En 2000, en constatant le problème de l’émigration en Espagne, il s’est dit on va unir ces deux forces dépressives. Et ensemble on va essayer de relancer le tissu économique et social du village. C’est une initiative personnelle, sans le moindre appui institutionnel ni régional, bien que le maire fasse partie du Parti Populaire d’Aznar. Comme ce n’est pas officiel le maire ne peut pas faire venir des sans-papiers parce qu’il risque de les faire expulser. Il a pensé à l’Amérique latine, dans un premier temps, parce qu’il y réside beaucoup de fils d’exilés de la guerre civile ou d’émigrés économiques de la dictature franquiste. Et, les pays ayant gardé le plus grand nombre de fils et petits-fils d’espagnols ne sont autres que l’Argentine, le Chili, le Venezuela.
Donc il a lancé un appel : village espagnol cherche habitants pour le repeupler. Personnes prêtes à partir tout de suite. Le village proposant un logement et offrant un emploi. En échange, les familles auront un contrat les obligeant à rester cinq ans dans le village, la mairie avançant l’argent pour le voyage. Cela s’est passé au moment où la crise argentine a éclaté. Donc l’appel suscita très vite un enthousiasme. Le maire a reçu 6.000 demandes de familles prêtes à partir tout de suite. Il a choisi celles qui avaient au minimum deux enfants car il ne s’agissait pas seulement de repeupler l’école mais le village en essayant d’avoir des familles prêtes à partir tout de suite et pas dans quelques mois. Il choisit ceux qui avaient la double nationalité argentino-espagnole afin de contourner le problème administratif des papiers, ainsi que les familles ayant des emplois correspondant au monde rural. Ce sont donc d’abord une dizaine de familles argentines.

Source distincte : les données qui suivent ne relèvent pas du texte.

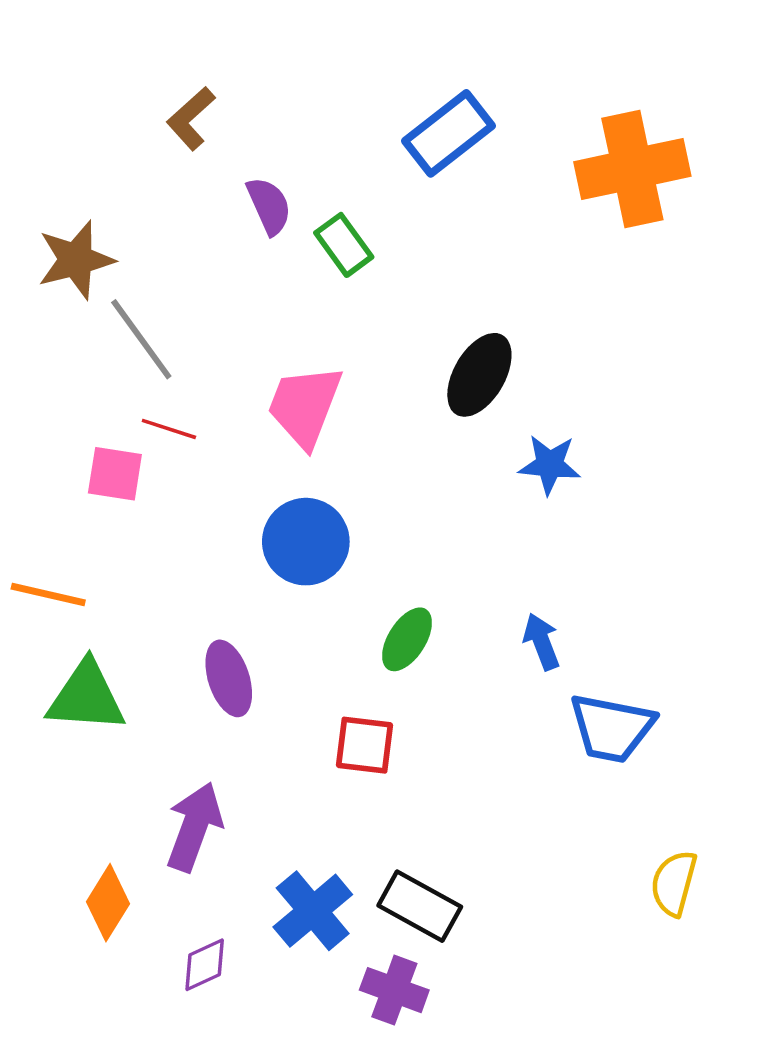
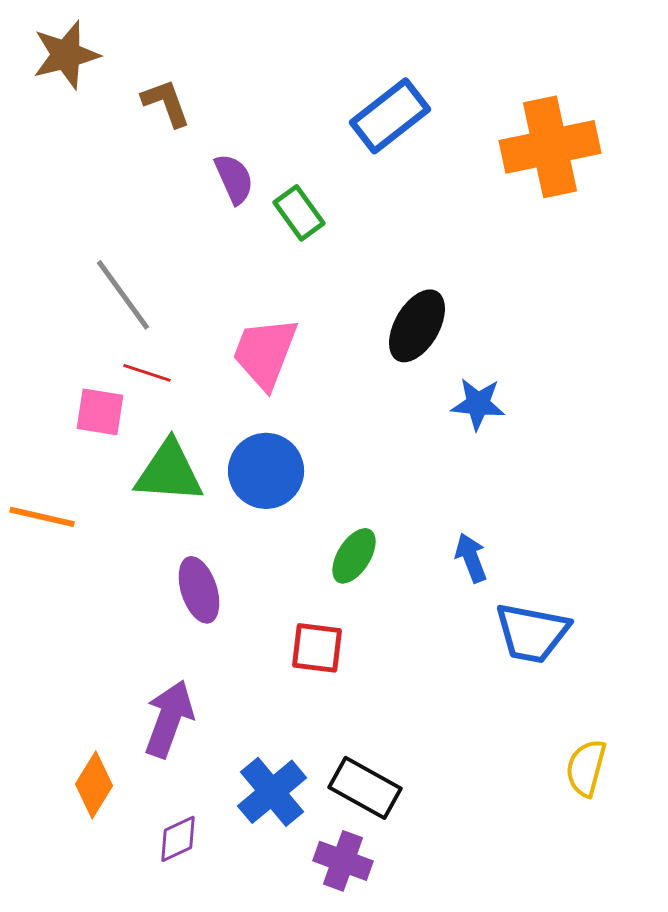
brown L-shape: (191, 118) -> (166, 103), turned 112
brown star: (76, 260) -> (66, 55), moved
green triangle: (86, 697) -> (169, 472), moved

Puis le hasard a fait que dans ce village un ou deux Roumains sont arrivés et qui ont entendus parler de ce projet, mais en étant venus de leur propre initiative (la deuxième communauté immigrée, en Espagne est roumaine.) Et le maire s’est rendu compte que ces familles s’intégraient très bien dans le monde rural et en même temps dans le village. Ils ont donc fait venir d’autres familles roumaines en élargissant le projet. En même temps le projet ayant été médiatisé en Amérique latine, des Uruguayens s’y sont intéressés et débarquèrent à Aguaviva. Il y a donc eu un effet boule de neige. A tel point que le village s’est vite trouvé débordé.
Teruel
Aguaviva est situé dans la province de Teruel qui est une zone semi-désertique mais qui a été longtemps une province isolée dans la région d’Aragon ayant la superficie de la Hollande. Lorsque le maire de la commune met en place ce projet, cela suscite l’intérêt d’autres villages qui sont dans la même situation de dépeuplement. L’Espagne étant l’un des pays en Europe qui souffre le plus du dépeuplement en zones rurales. Cela est dû à un des taux de natalité qui est le plus bas d’Europe.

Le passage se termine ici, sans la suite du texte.